Dilma Rousseff ou le machisme dans toute sa splendeur

La chronique féministe • Le Brésil est un immense pays, de 205 millions d’habitants, qui occupe la moitié de l’Amérique du Sud, le 5e plus grand de la planète, et la 7ème puissance économique. Il fait partie des BRICS, les 5 nations qui présentent le potentiel de devenir un jour une superpuissance. Mais les inégalités sociales et économiques sont parmi les plus élevées du monde.

Après la Deuxième guerre mondiale, le Brésil connaît une vingtaine d’années de relative démocratie, mais ne décolle pas économiquement. En 1960, les institutions fédérales, qui n’arrivaient pas à choisir entre Rio de Janeiro et São Paulo, s’installent à Brasilia, construite en moins de 3 ans. C’est le début des grands chantiers. Mais le pays est miné par des conflits d’intérêts entre les régions. La sécurité intérieure, l’armée ne sont pas encore fidélisées au régime républicain. A ce contexte s’ajoute la corruption, ce qui mettra en péril la stabilité des institutions.

A partir de 1964, le Brésil connut, comme d’autres pays d’Amérique latine, une dictature militaire de droite pendant 20 ans. C’est finalement la crise financière, qui mine la plupart des pays d’Amérique du Sud, le développement de la pauvreté, la ruineuse corruption des militaires et les mouvements syndicaux qui feront perdre les derniers soutiens économiques du régime militaire. En 1985, Tancredo Neves fut élu à la présidence, mais décéda avant son entrée en fonction, et le vice-président José Sarney devint président. La démocratie s’installa dans un contexte économique et financier difficile. Le Congrès national établit une nouvelle constitution le 5 octobre 1988.

Le 27 octobre 2002, l’ancien syndicaliste Luiz Inacio Lula da Silva (dit Lula) remporta l’élection présidentielle et fut réélu le 28 octobre 2006. Il est le premier président du Brésil issu du Parti des travailleurs. Le pays sort du marasme économique, accède au statut de puissance émergente, grâce au développement accordé à la classe moyenne, qui soutient massivement les réformes démocratiques du président. Lula crée aussi un grand marché intérieur, qui attire les capitaux étrangers et les industries d’exportation, grâce à la confiance retrouvée des banques et à la stabilisation de la monnaie.
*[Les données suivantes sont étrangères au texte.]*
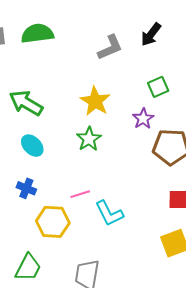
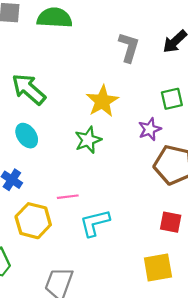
gray L-shape: (110, 47) -> (129, 47), turned -60
cyan L-shape: (109, 213) -> (95, 223), turned 92

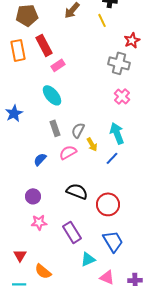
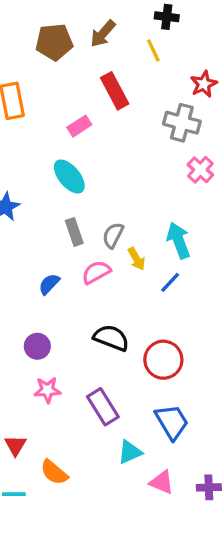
brown pentagon: (27, 15) -> (54, 42), moved
red rectangle: (44, 45) -> (115, 91), moved
pink cross: (122, 96) -> (200, 170), moved

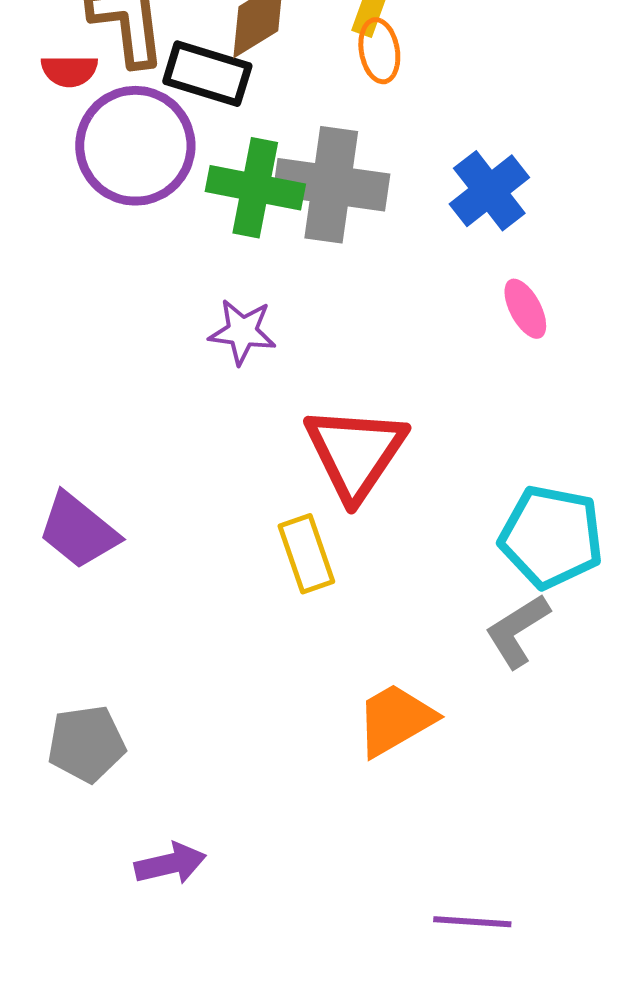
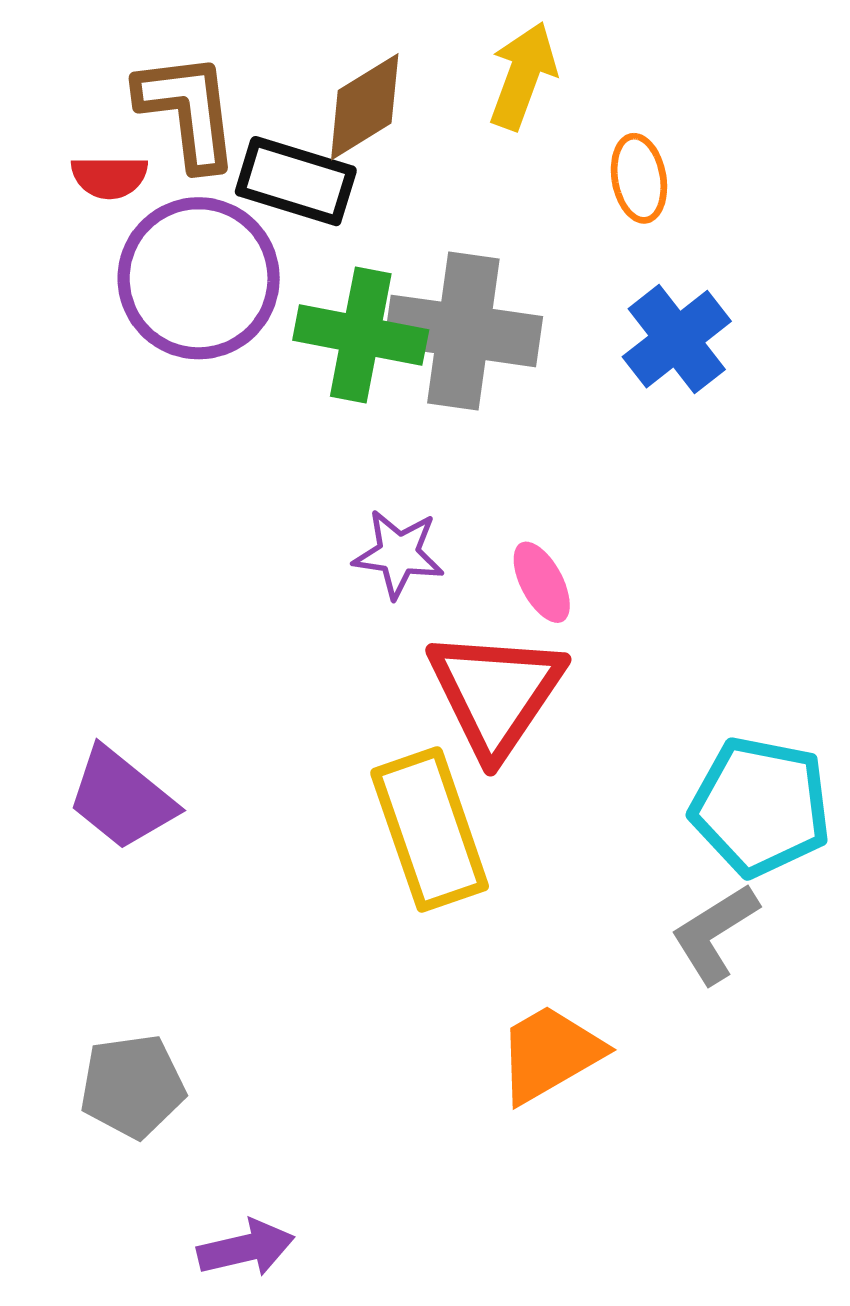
orange ellipse: (379, 51) -> (639, 178), moved
pink ellipse: (525, 309) -> (542, 582), moved
purple star: (242, 332) -> (399, 554), moved
yellow rectangle: (306, 554) -> (430, 829), size x1.5

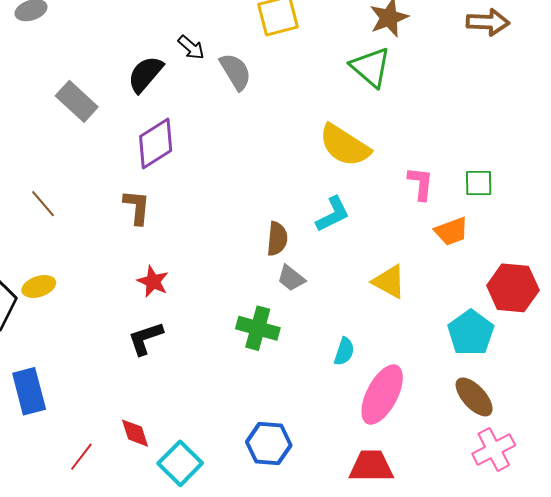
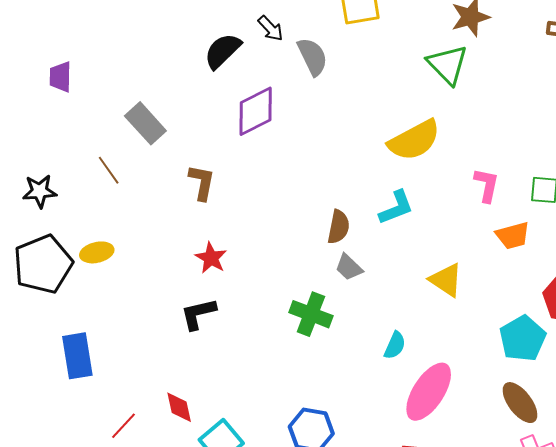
gray rectangle: (77, 101) -> (145, 123), moved
purple diamond: (156, 144) -> (256, 111), moved
yellow semicircle: (345, 145) -> (414, 140), turned -66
En réussissant, en septembre 2010, la plus grande augmentation de capital de l’histoire, le géant pétrolier Petrobras devient le symbole de cette forte croissance.

Du même parti, Dilma Rousseff, première femme présidente du Brésil, est élue le 31 octobre 2010, réélue le 26 octobre 2014. Elle a moins de charisme que son mentor mais surtout, elle arrive au pouvoir quand le Brésil subit une récession économique et qu’éclate le scandale des corruptions liées à l’entreprise Petrobras. Pour tenter de relancer l’investissement, Dilma Rousseff accorde de gros avantages aux entreprises, dont des exonérations fiscales, elle décrète aussi une baisse des tarifs de l’électricité. Ces mesures n’ont pas réussi à relancer l’économie mais ont creusé le déficit. Concernant le système de corruption, la présidente n’a pas été citée parmi les principaux coupables par le procureur général de la République et n’aurait pas bénéficié directement de cet argent. Mais elle a été ministre de l’Energie et présidente du conseil d’administration de Petrobras, les Brésiliens pensent qu’elle ne pouvait pas ne pas savoir. Ils la jugent donc responsable, même si elle n’est pas directement coupable.
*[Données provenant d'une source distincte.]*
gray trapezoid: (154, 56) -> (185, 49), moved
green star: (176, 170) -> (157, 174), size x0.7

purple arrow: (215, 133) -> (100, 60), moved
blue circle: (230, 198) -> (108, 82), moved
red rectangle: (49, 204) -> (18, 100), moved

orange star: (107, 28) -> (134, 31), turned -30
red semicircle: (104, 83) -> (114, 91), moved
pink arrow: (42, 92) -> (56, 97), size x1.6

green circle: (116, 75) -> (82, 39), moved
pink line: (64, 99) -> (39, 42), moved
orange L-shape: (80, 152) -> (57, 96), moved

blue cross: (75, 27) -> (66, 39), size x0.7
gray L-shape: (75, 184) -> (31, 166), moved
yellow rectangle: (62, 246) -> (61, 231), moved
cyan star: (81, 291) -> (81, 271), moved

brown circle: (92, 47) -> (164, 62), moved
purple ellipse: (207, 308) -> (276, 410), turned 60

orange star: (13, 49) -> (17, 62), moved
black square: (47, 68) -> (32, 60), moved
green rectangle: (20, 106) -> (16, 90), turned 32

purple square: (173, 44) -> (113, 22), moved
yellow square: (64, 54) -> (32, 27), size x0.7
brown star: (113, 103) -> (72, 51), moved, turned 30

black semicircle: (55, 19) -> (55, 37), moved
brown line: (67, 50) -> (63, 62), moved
En décembre 2015, le président de la chambre des députés, Eduardo Cunha, lance une procédure de destitution contre Dilma Rousseff, son ancienne alliée. Il l’accuse de pédalage budgétaire, une pratique courante destinée à masquer la mauvaise santé des comptes de l’Etat avant les élections, en faisant des emprunts. Eduardo Cunha aurait voulu se venger, car le parti de Dilma Rousseff avait refusé de le soutenir quand il fut accusé de corruption et de blanchiment dans le scandale Petrobras.
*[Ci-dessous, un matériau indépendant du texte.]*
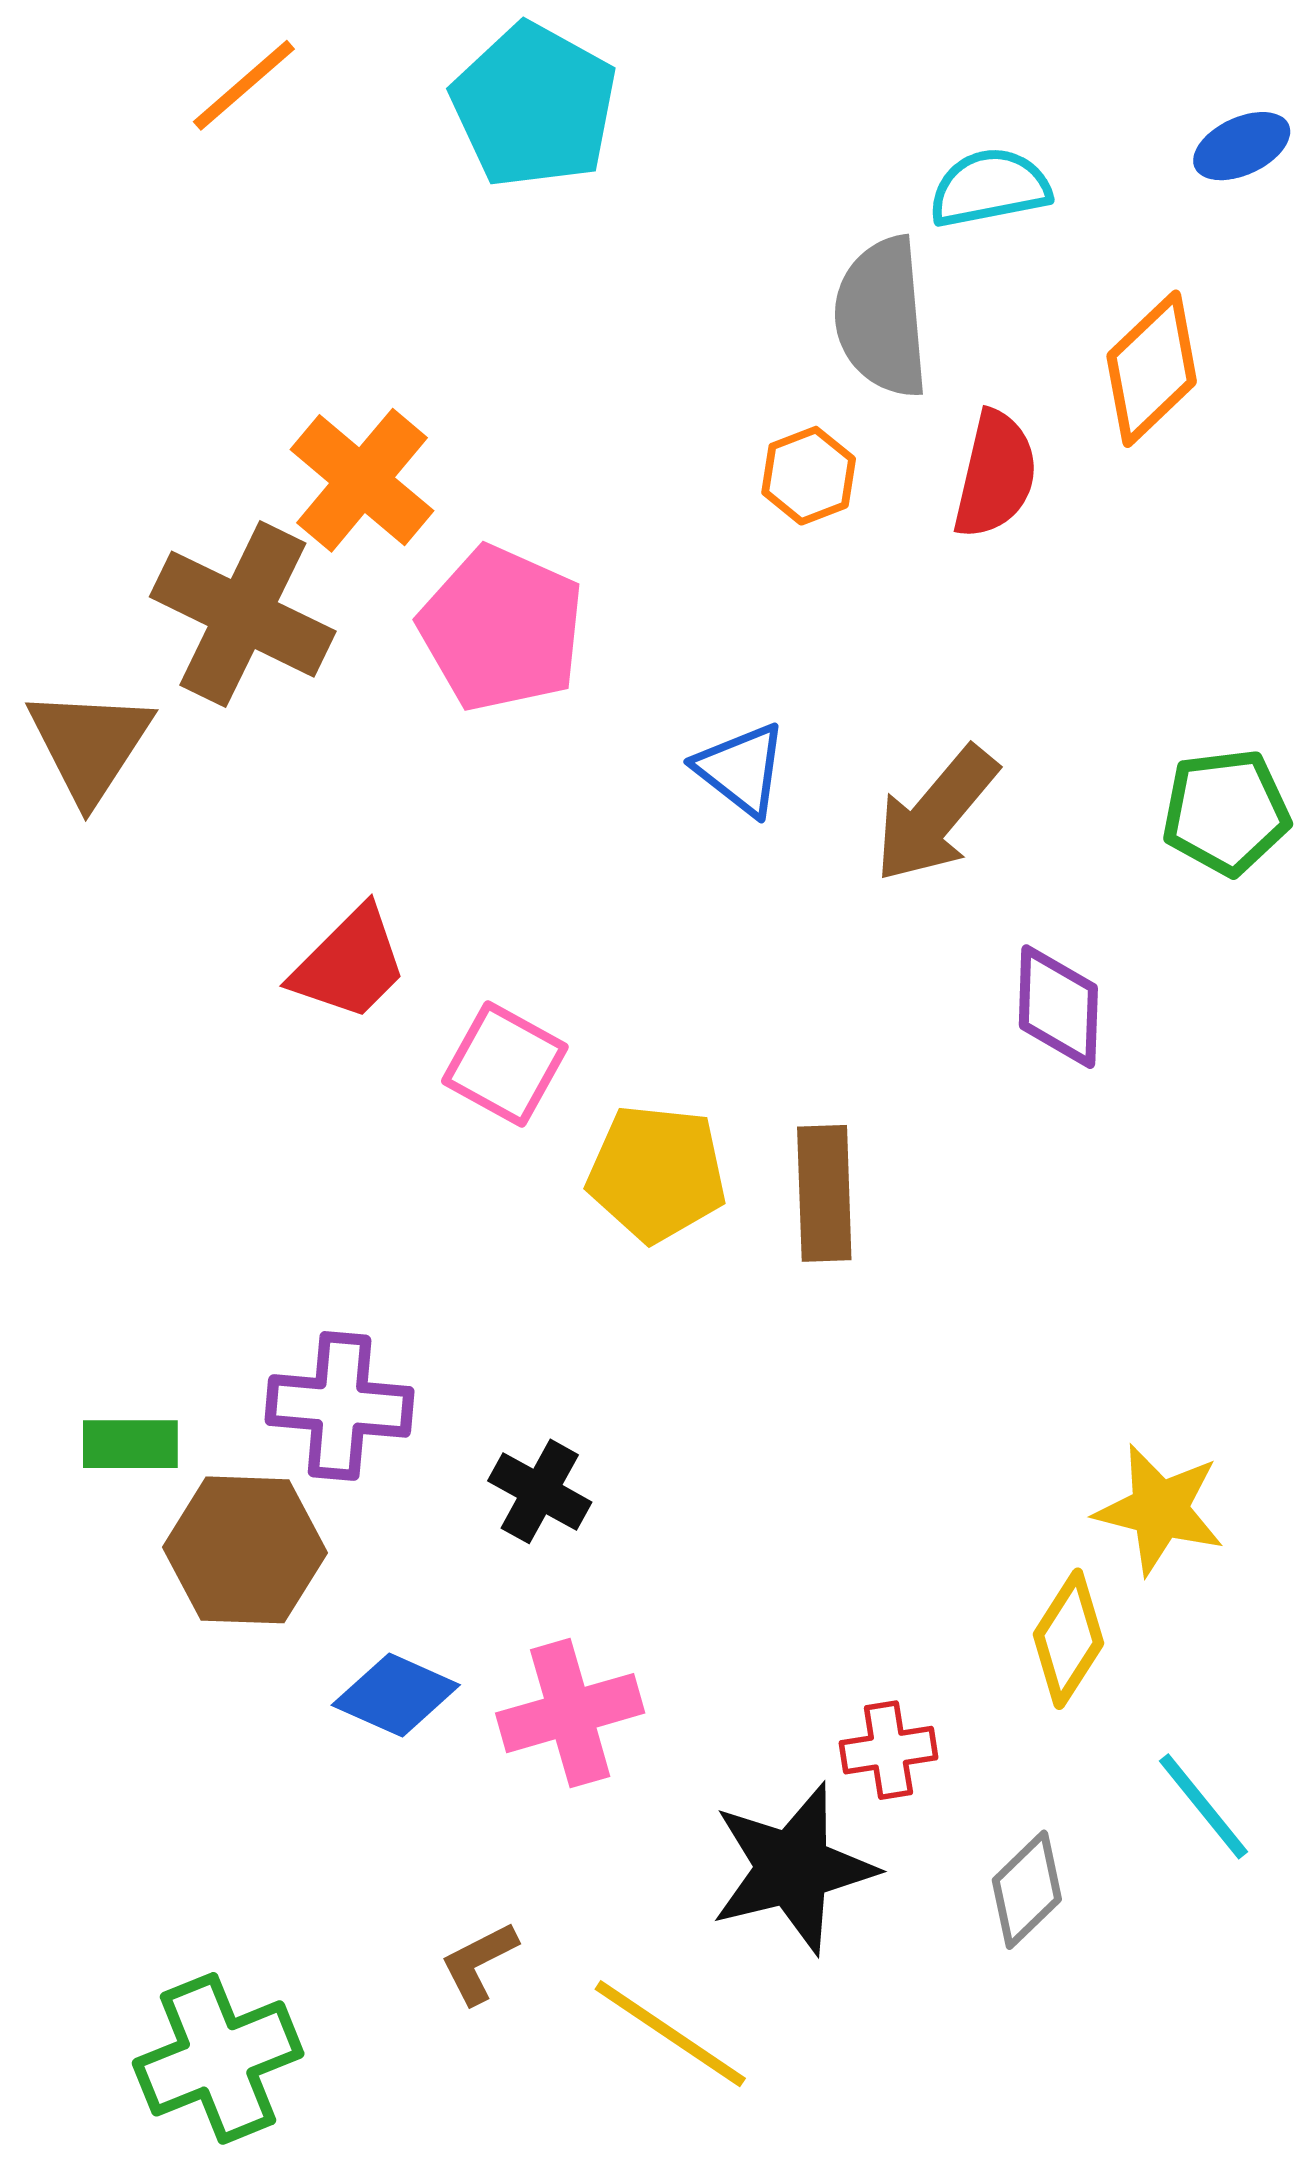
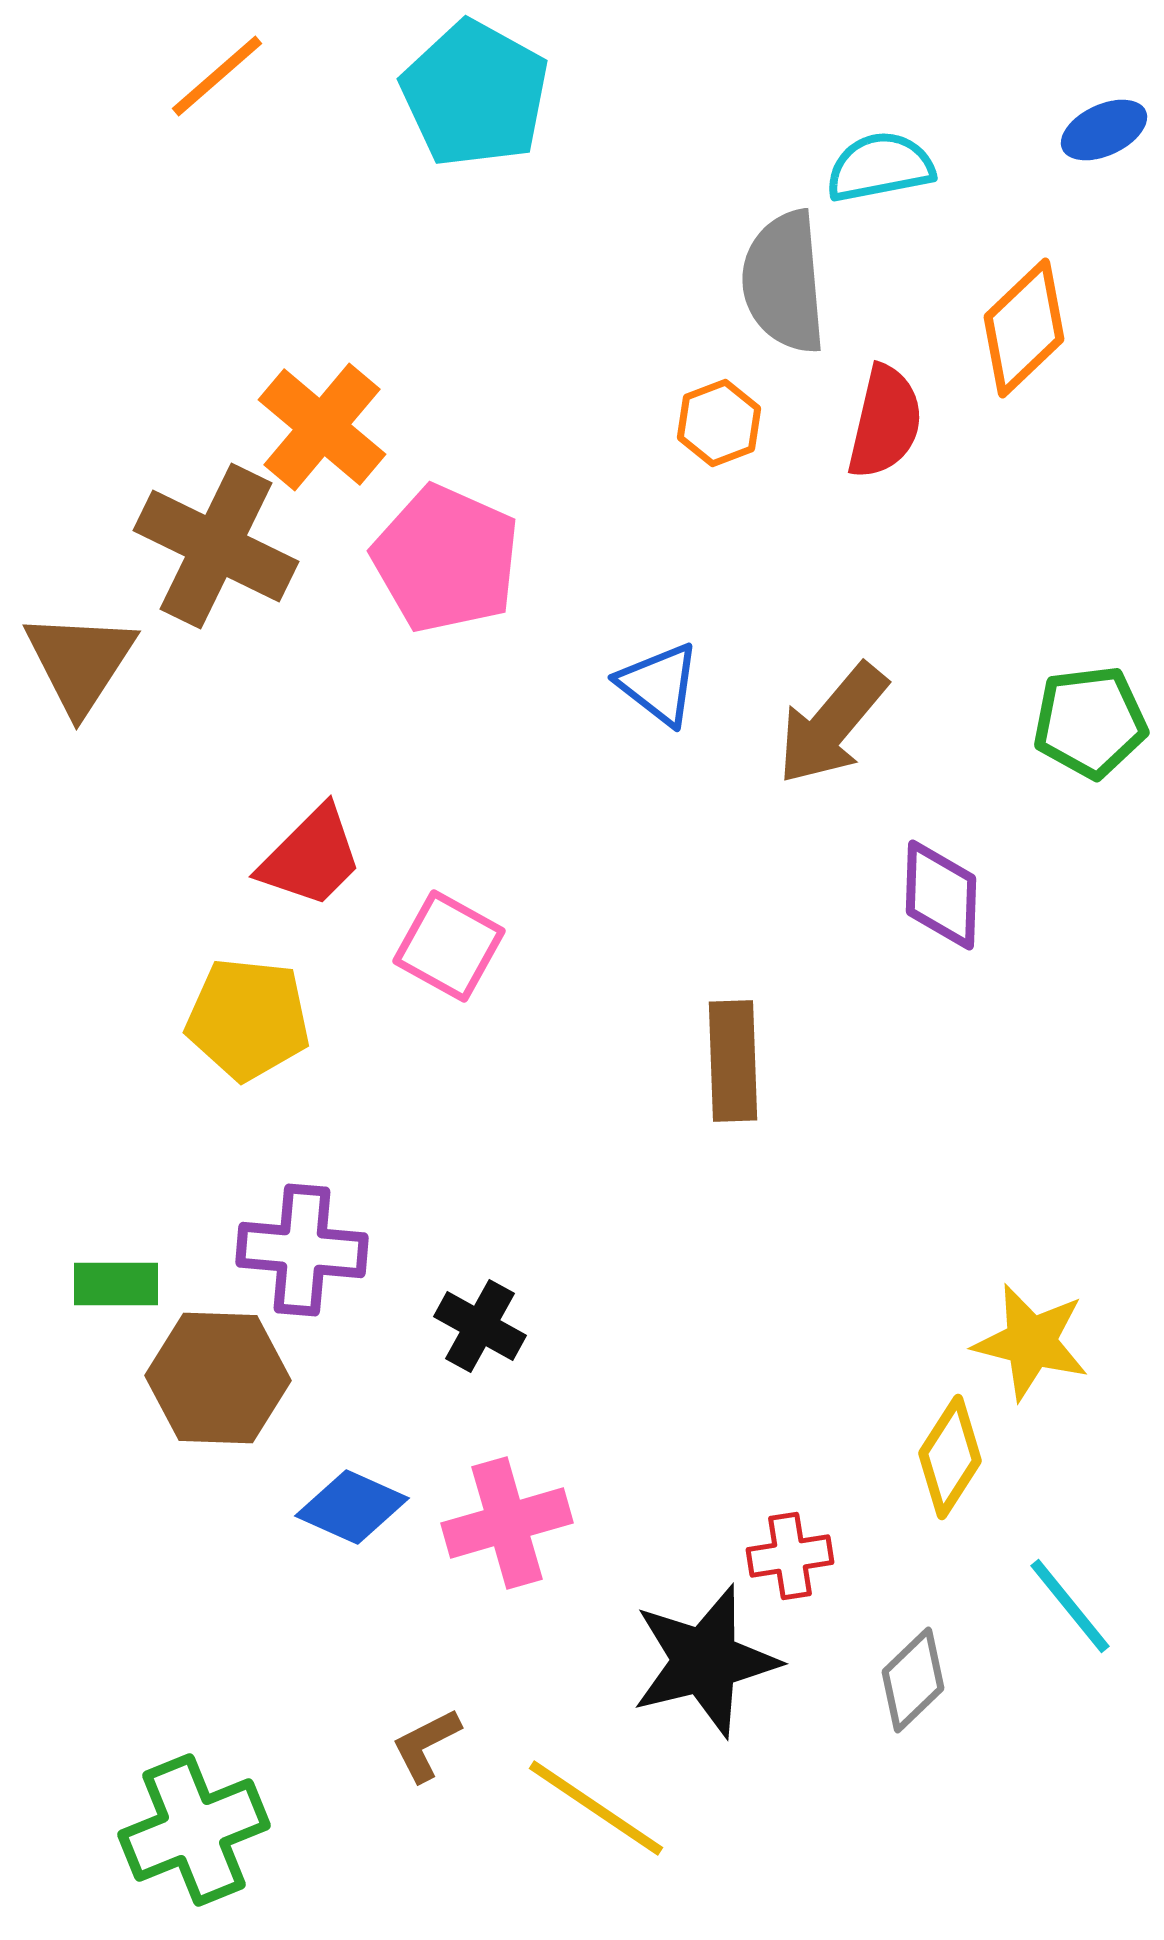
yellow pentagon: (657, 1173) -> (248, 1019), moved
La présidente commet alors une maladresse. Comme l’enquête se rapproche de Lula, elle l’invite à rejoindre le gouvernement. Officiellement, pour qu’il l’aide à sortir le pays de la crise, mais en réalité, pour lui permettre d’échapper à d’éventuelles poursuites. Cette décision provoque de nouvelles manifestations. En mars 2016, les députés du Parti du mouvement démocratique brésilien (PMDB), le principal allié de Dilma Rousseff au gouvernement, démissionnent pour sauvegarder leur réputation. La présidente est devenue extrêmement impopulaire. Le 17 avril, plus des deux tiers des députés de la chambre basse votent sa destitution. C’est le vice-président et président du PMDB, Michel Temer, qui a pris le pouvoir. Mais lui est cité directement dans le scandale Petrobras, ainsi qu’une partie de ses ministres.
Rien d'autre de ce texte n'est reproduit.